Joel, we have not. That remains -- that particular commitment remains in place through May of next year, and it has not been drawn. And at the time that we put it in place, it was specifically intended to support strategic initiatives that we would be evaluating. And so at present, it has not been drawn and it's unclear whether it would be drawn prior to its expected expiration of that commitment.

Joel D. Luton - Westlake Securities LLC, Research Division

And so it could be a source of liquidity, like just a revolver of some kind, it would have to be used for a specific purpose?

Prakash Mathew Verghese

That's correct.

Joel D. Luton - Westlake Securities LLC, Research Division

And then you all have said that it's your goal to reduce debt by $30 million to $40 million by the end of the year. And I'm looking at it, at your debt levels, and they're staying about the same as they were in the second quarter. Do you still think you could do that by the end of the year?

Prakash Mathew Verghese

It's possible. It is going to be dependent on the continued release of working capital and the timing of converting really late sale generation for our library assets into cash flow. Those have been and remain the drivers. Probably the one difference with respect to plan for free cash flow generation now that we have the refinancing of the credit facilities in places are our overarching objective at this point is to increase the company's liquidity. I think it's been a source of concern on a widespread basis. And so prior to reductions that would obviously have a net debt effect but prior to debt reductions, the principal objective is to increase liquidity and then allocate cash to debt reduction.

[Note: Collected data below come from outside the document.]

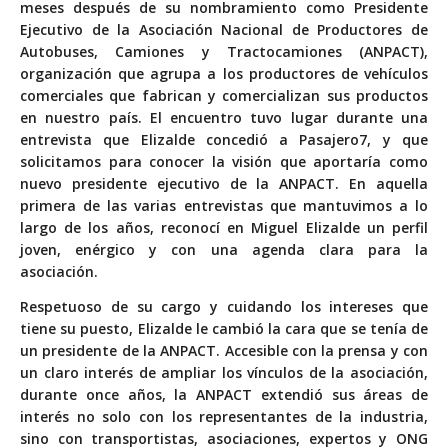
meses después de su nombramiento como Presidente
Ejecutivo de la Asociación Nacional de Productores de
Autobuses, Camiones y Tractocamiones (ANPACT),
organización que agrupa a los productores de vehículos
comerciales que fabrican y comercializan sus productos
en nuestro país. El encuentro tuvo lugar durante una
entrevista que Elizalde concedió a Pasajero7, y que
solicitamos para conocer la visión que aportaría como
nuevo presidente ejecutivo de la ANPACT. En aquella
primera de las varias entrevistas que mantuvimos a lo
largo de los años, reconocí en Miguel Elizalde un perfil
joven, enérgico y con una agenda clara para la
asociación.
Respetuoso de su cargo y cuidando los intereses que
tiene su puesto, Elizalde le cambió la cara que se tenía de
un presidente de la ANPACT. Accesible con la prensa y con
un claro interés de ampliar los vínculos de la asociación,
durante once años, la ANPACT extendió sus áreas de
interés no solo con los representantes de la industria,
sino con transportistas, asociaciones, expertos y ONG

Joel D. Luton - Westlake Securities LLC, Research Division

Okay. So do you think your cash position will be building that over the next 2 quarters?

Prakash Mathew Verghese

We would.

Operator

[Operator Instructions] And our next question comes from Josh Cheung of Raymond James.

Joshua Cheung

So quick question. With about 95% of your backlog in Proprietary already, should we expect your margin to increase from this point to 2014? Or how should we think about it going forward?

Prakash Mathew Verghese

Yes. I think on the margins related to Proprietary, our view is that the 17% normalized margin that we had in Q3, that there is uplift from there up to 25% on a go-forward basis. So that's our expectations on the Proprietary side.

Joshua Cheung

25% by the end of 2014 or what kind of...

Prakash Mathew Verghese

No, for 2014 itself.

Operator

And I'm showing no further questions at this time.

Richard C. White

So I wanted to clarify, when Joe asked the question about the 7 crews, I thought you were talking just internationally. But we have 10 crews total, 7 internationally and 3 domestically. So I just want to make sure we clarify that point. But I want to thank our employees across world for their hard work, commitment to excellence and dedicated efforts in providing great service to our customers. We look forward to visiting with you on the next call. Thank you for joining us today. We appreciate it.

Prakash Mathew Verghese

Thank you.

Operator

Thank you. Ladies and gentlemen, that does conclude today's conference. Thank you for your attendance. You may all disconnect. Have a great day.